PROBLEM DESCRIPTION: Take every line from the listing below that includes "Natural" and copy it.

==== INFORMATION SHOWN ====

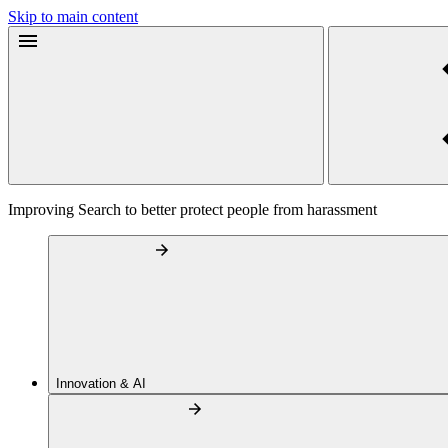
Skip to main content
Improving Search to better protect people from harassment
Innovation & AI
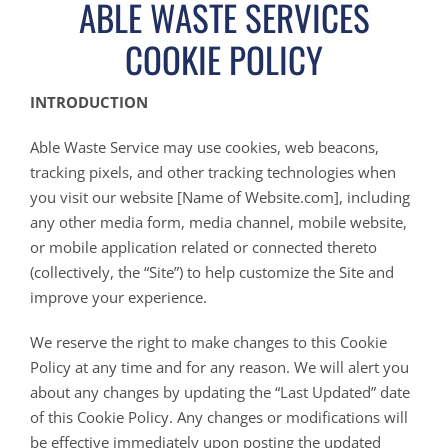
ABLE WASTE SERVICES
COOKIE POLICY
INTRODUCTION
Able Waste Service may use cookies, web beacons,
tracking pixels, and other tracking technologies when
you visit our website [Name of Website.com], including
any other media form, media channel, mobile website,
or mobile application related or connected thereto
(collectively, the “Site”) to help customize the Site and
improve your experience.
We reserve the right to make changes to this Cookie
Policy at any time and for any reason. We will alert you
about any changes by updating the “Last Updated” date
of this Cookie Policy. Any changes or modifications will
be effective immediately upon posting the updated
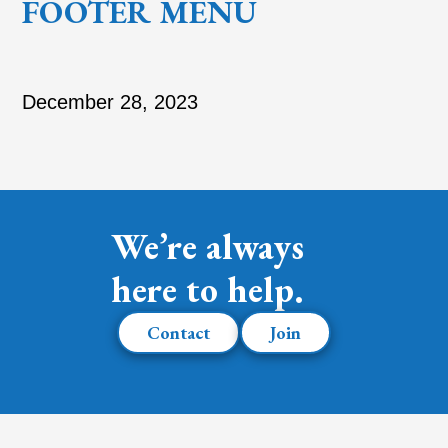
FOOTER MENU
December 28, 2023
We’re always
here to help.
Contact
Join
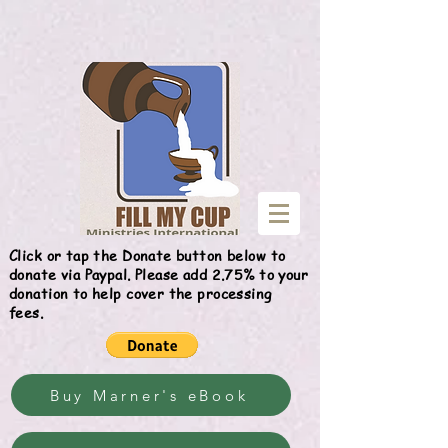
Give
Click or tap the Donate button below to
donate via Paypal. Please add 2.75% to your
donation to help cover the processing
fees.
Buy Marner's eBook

====
==== INFORMATION SHOWN ====

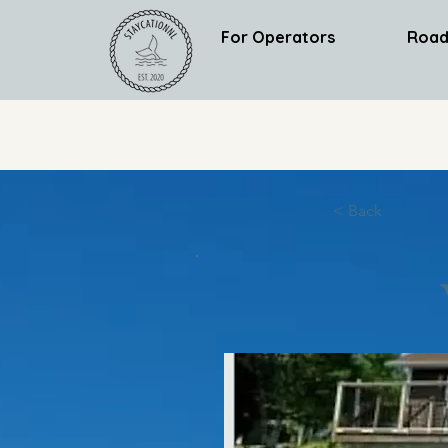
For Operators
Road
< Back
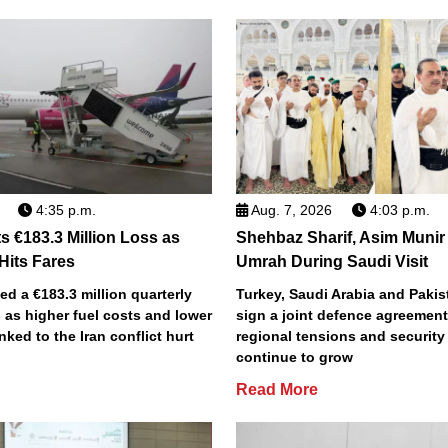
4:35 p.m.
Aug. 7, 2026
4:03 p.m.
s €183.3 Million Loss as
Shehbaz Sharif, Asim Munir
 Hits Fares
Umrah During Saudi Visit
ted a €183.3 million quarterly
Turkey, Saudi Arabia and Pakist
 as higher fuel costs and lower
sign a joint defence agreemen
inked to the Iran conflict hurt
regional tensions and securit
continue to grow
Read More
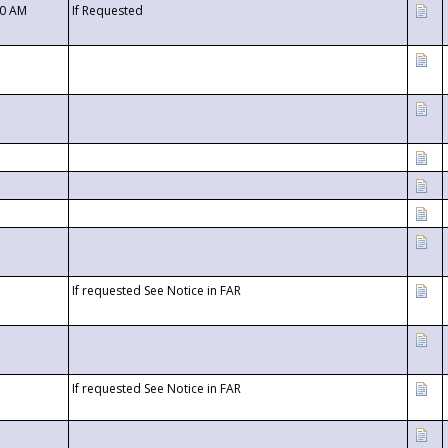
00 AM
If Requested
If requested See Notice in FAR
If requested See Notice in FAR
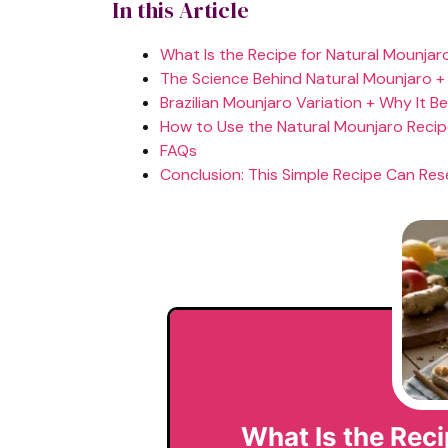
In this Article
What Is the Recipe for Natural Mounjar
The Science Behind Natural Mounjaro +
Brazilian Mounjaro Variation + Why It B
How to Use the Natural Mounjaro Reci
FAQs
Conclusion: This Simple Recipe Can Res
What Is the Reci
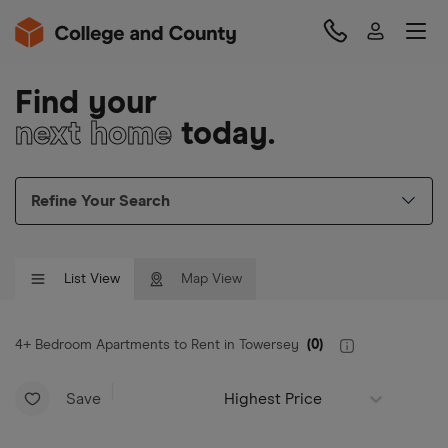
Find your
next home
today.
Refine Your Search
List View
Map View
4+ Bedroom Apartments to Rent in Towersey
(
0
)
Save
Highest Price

====

YOUR SOLUTION:
What Is the Recipe for Natural Mounjar
The Science Behind Natural Mounjaro +
How to Use the Natural Mounjaro Reci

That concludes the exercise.